How to try out the experiment:

This one is easy.  Wait for a nice sunny day.  Pick a big blue patch of the sky and stare at it for a couple minutes.  Keep your attention focused on looking for bright dots appearing and traveling in squiggly paths.  You won't be able to follow individual ones, but by trying to use your peripheral vision,  you can see hundreds or thousands of them.  They are quite different than "floaters."  They are smaller (point-like), quicker, and more fleeting.

4. The McCollough Effect -- An amazing optical illusion

I'm including this one because I realized that I ended up having a common theme of "can you believe your eyes?"  The answer is "no!" apparently.  So, I'm including this final, amazing illusion that is well worth trying out.

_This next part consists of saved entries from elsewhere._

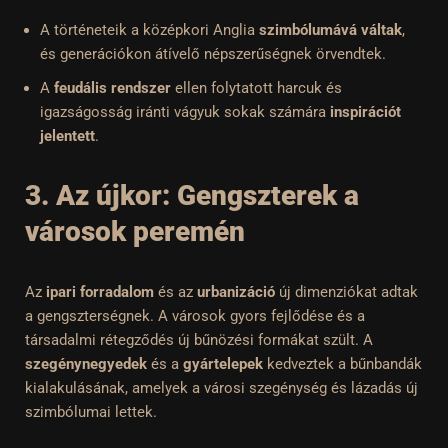
A történeteik a középkori Anglia
szimbólumává váltak
,
és generációkon átívelő népszerűségnek örvendtek.
A
feudális rendszer
ellen folytatott harcuk és
igazságosság iránti vágyuk sokak számára
inspirációt
jelentett
.
3. Az újkor: Gengszterek a
városok peremén
Az
ipari forradalom
és az
urbanizáció
új dimenziókat adtak
a gengszterségnek. A városok gyors fejlődése és a
társadalmi rétegződés új bűnözési formákat szült. A
szegénynegyedek
és a
gyártelepek
kedveztek a bűnbandák
kialakulásának, amelyek a városi szegénység és lázadás új
szimbólumai lettek.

How to try out the experiment:

If you have 10 minutes, you should go try out this optical illusion: The McCollough Effect.  Spend the 5 minutes they recommend and then test it out for yourself.  You can read a description of it on wikipedia.  I found this illusion mind boggling, because for me it persisted for DAYS after I'd spent the five minutes training whatever part of my visual system that is being trained.  Just an amazing demonstration of an ability to unwillingly and semi-permanently "program" part of your brain (or visual system at least) just by staring at some images for a few minutes.